Personal information
- Born: 9 April 1972 (age 53)
- Original team: Caulfield Grammar School
- Debut: 13 May 1990 Round 7, Richmond vs. Geelong, at Kardinia Park
- Height: 178 cm (5 ft 10 in)
- Weight: 82 kg (181 lb)

Playing career^{1}
- Years: Club / Games (Goals)
- 1990–1995: Richmond / 089 0(65)
- 1996–2005: Sydney Swans / 200 0(87)
- Total:  / 289 (152)
- ^{1} Playing statistics correct to the end of 2005.

Career highlights
- Australian International Rules representative 2001; Sydney Swans captain 2003–2005;

= Stuart Maxfield =

Australian rules footballer

Stuart Maxfield (born 9 April 1972) is a retired Australian rules footballer who played for Richmond and the Sydney Swans in the Australian Football League (AFL). He was the Swans' captain until 5 May 2005, when he stood down from the position.

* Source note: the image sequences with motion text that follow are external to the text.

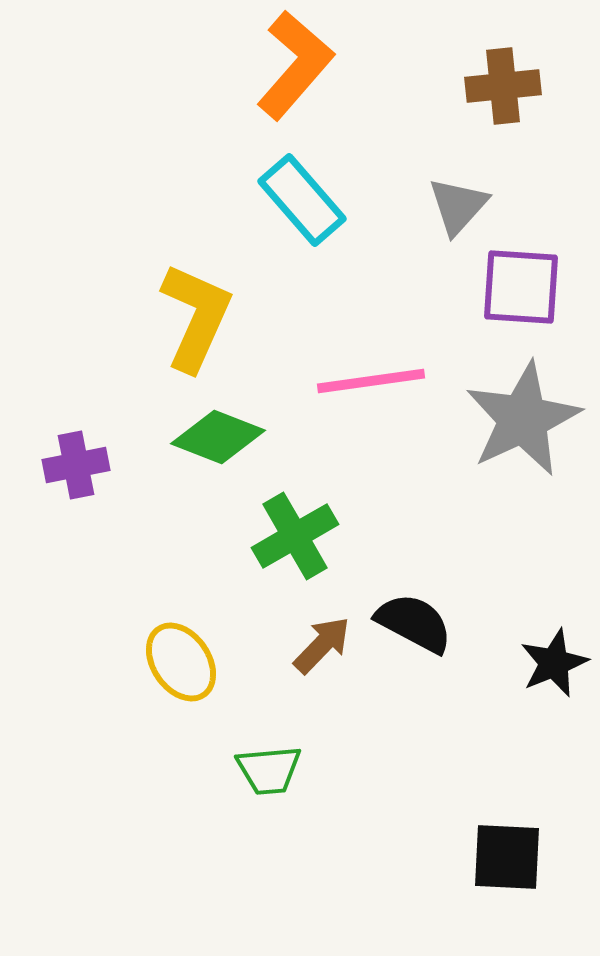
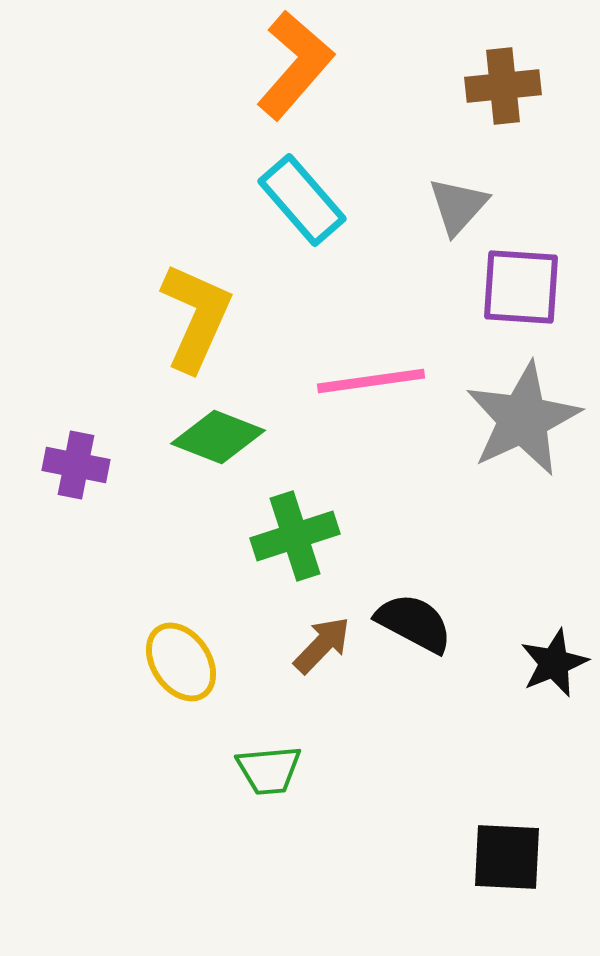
purple cross: rotated 22 degrees clockwise
green cross: rotated 12 degrees clockwise
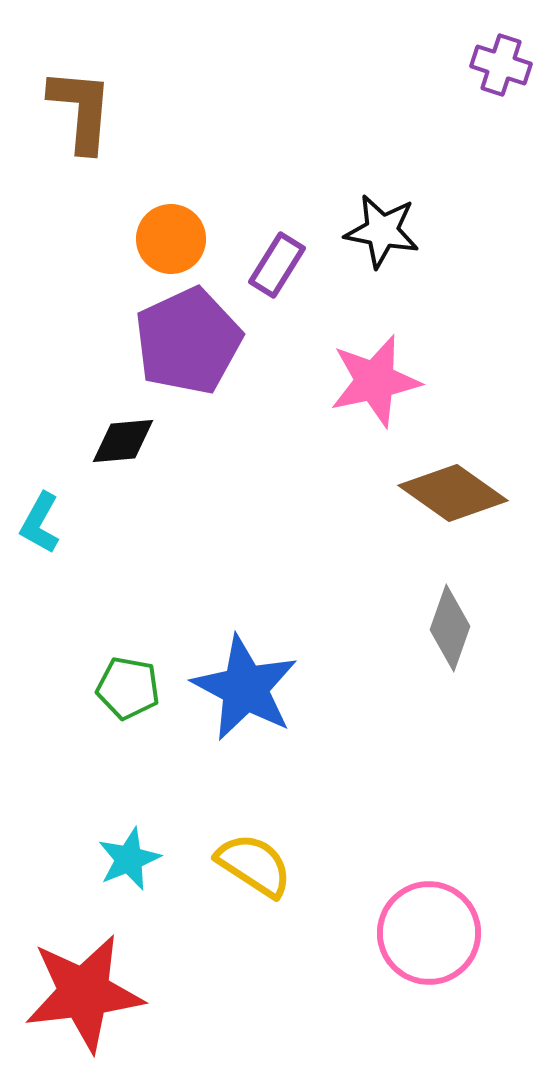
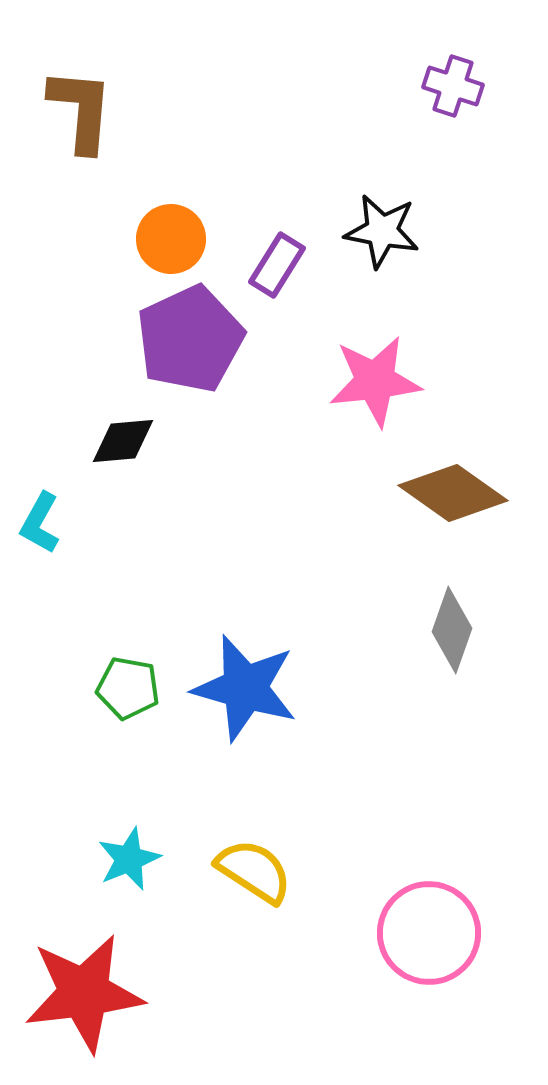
purple cross: moved 48 px left, 21 px down
purple pentagon: moved 2 px right, 2 px up
pink star: rotated 6 degrees clockwise
gray diamond: moved 2 px right, 2 px down
blue star: rotated 12 degrees counterclockwise
yellow semicircle: moved 6 px down
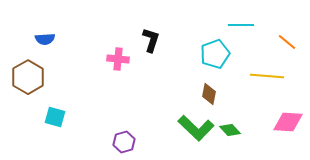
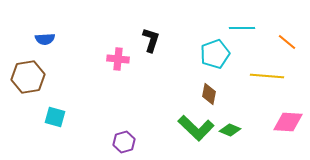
cyan line: moved 1 px right, 3 px down
brown hexagon: rotated 20 degrees clockwise
green diamond: rotated 25 degrees counterclockwise
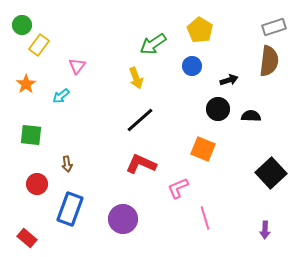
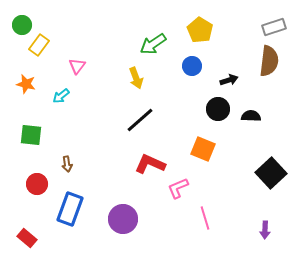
orange star: rotated 24 degrees counterclockwise
red L-shape: moved 9 px right
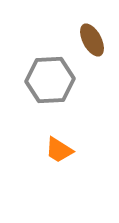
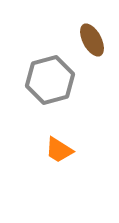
gray hexagon: rotated 12 degrees counterclockwise
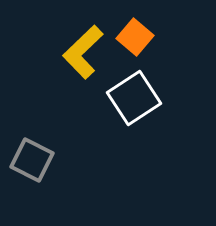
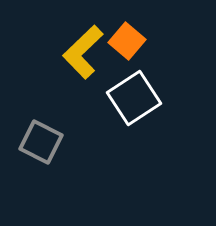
orange square: moved 8 px left, 4 px down
gray square: moved 9 px right, 18 px up
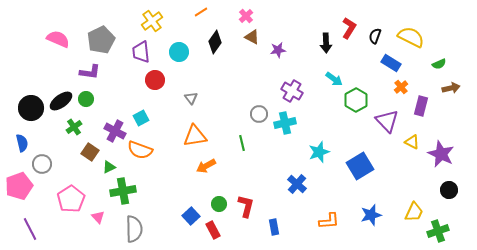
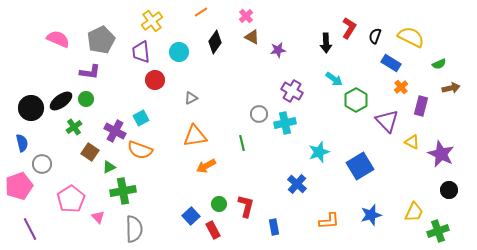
gray triangle at (191, 98): rotated 40 degrees clockwise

Maxfield was recruited in 1990 from Caulfield Grammar School by Richmond, and debuted that year. He played six seasons at Richmond, making 89 senior appearances.

In the 1996 pre-season AFL Draft, Richmond released Maxfield from his contract and he was drafted by Sydney, arriving at the club in the same year as Tony Lockett. Maxfield was a solid midfield contributor alongside Paul Kelly, and in 2003 was rewarded by being appointed captain after Kelly retired from the AFL.

In 2005, Stuart Maxfield and his wife separated, and he decided to resign from the Sydney captaincy to spend time with his children in Melbourne on weekdays. After stepping down as captain Maxfield suffered multiple injuries keeping him out of the team for the remainder of the season, and as a result missed an opportunity to play in the 2005 AFL Grand Final in which Sydney defeated the West Coast Eagles by four points. Shortly after the game, at the club's 2005 Best and Fairest awards night, he announced his retirement from the AFL.